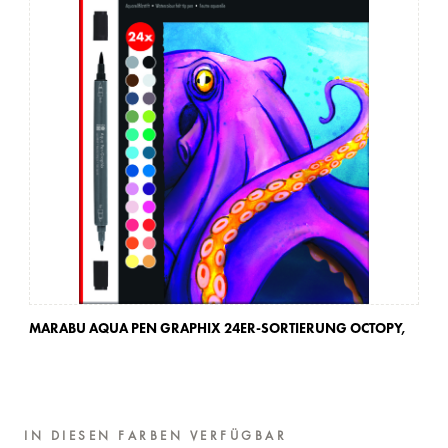
MARABU AQUA PEN GRAPHIX 24ER-SORTIERUNG OCTOPY,
MA
BA
IN DIESEN FARBEN VERFÜGBAR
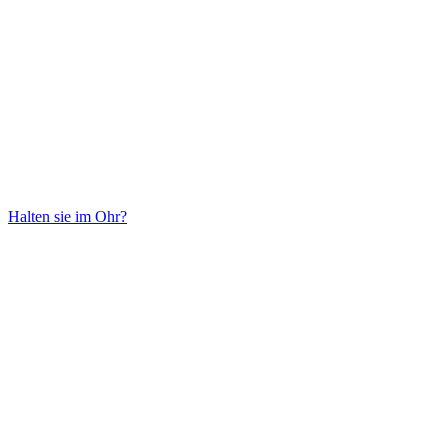
Halten sie im Ohr?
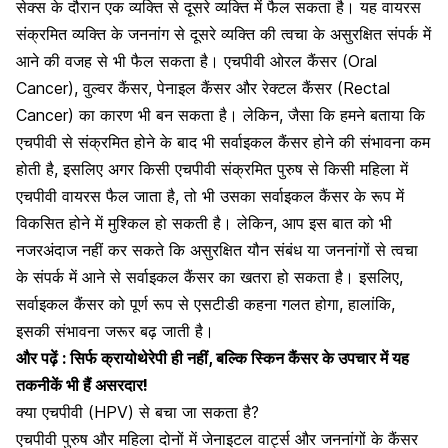
सेक्स के दौरान एक व्यक्ति से दूसरे व्यक्ति में फैल सकता है। यह वायरस
संक्रमित व्यक्ति के जननांग से दूसरे व्यक्ति की त्वचा के असुरक्षित संपर्क में
आने की वजह से भी फैल सकता है। एचपीवी
ओरल कैंसर
(Oral
Cancer), वुल्वर कैंसर, पेनाइल कैंसर और
रेक्टल कैंसर (Rectal
Cancer)
का कारण भी बन सकता है। लेकिन, जैसा कि हमने बताया कि
एचपीवी से संक्रमित होने के बाद भी सर्वाइकल कैंसर होने की संभावना कम
होती है, इसलिए अगर किसी एचपीवी संक्रमित पुरुष से किसी महिला में
एचपीवी वायरस फैल जाता है, तो भी उसका सर्वाइकल कैंसर के रूप में
विकसित होने में मुश्किल हो सकती है। लेकिन, आप इस बात को भी
नजरअंदाज नहीं कर सकते कि असुरक्षित यौन संबंध या जननांगों से त्वचा
के संपर्क में आने से सर्वाइकल कैंसर का खतरा हो सकता है। इसलिए,
सर्वाइकल कैंसर को पूर्ण रूप से एसटीडी कहना गलत होगा, हालांकि,
इसकी संभावना जरूर बढ़ जाती है।
और पढ़ें :
सिर्फ क्रायोथेरेपी ही नहीं, बल्कि स्किन कैंसर के उपचार में यह
तकनीकें भी हैं असरदार!
क्या एचपीवी (HPV) से बचा जा सकता है?
एचपीवी पुरुष और महिला दोनों में जेनाइटल वार्ट्स और जननांगों के कैंसर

**What you have to do**
Reproduce all the records verbatim, excluding images.

**Result**
MARABU AQUA PEN GRAPHIX 24ER-SORTIERUNG OCTOPY,
MA
BA
IN DIESEN FARBEN VERFÜGBAR
Halten sie im Ohr?
सेक्स के दौरान एक व्यक्ति से दूसरे व्यक्ति में फैल सकता है। यह वायरस
संक्रमित व्यक्ति के जननांग से दूसरे व्यक्ति की त्वचा के असुरक्षित संपर्क में
आने की वजह से भी फैल सकता है। एचपीवी
ओरल कैंसर
(Oral
Cancer), वुल्वर कैंसर, पेनाइल कैंसर और
रेक्टल कैंसर (Rectal
Cancer)
का कारण भी बन सकता है। लेकिन, जैसा कि हमने बताया कि
एचपीवी से संक्रमित होने के बाद भी सर्वाइकल कैंसर होने की संभावना कम
होती है, इसलिए अगर किसी एचपीवी संक्रमित पुरुष से किसी महिला में
एचपीवी वायरस फैल जाता है, तो भी उसका सर्वाइकल कैंसर के रूप में
विकसित होने में मुश्किल हो सकती है। लेकिन, आप इस बात को भी
नजरअंदाज नहीं कर सकते कि असुरक्षित यौन संबंध या जननांगों से त्वचा
के संपर्क में आने से सर्वाइकल कैंसर का खतरा हो सकता है। इसलिए,
सर्वाइकल कैंसर को पूर्ण रूप से एसटीडी कहना गलत होगा, हालांकि,
इसकी संभावना जरूर बढ़ जाती है।
और पढ़ें :
सिर्फ क्रायोथेरेपी ही नहीं, बल्कि स्किन कैंसर के उपचार में यह
तकनीकें भी हैं असरदार!
क्या एचपीवी (HPV) से बचा जा सकता है?
एचपीवी पुरुष और महिला दोनों में जेनाइटल वार्ट्स और जननांगों के कैंसर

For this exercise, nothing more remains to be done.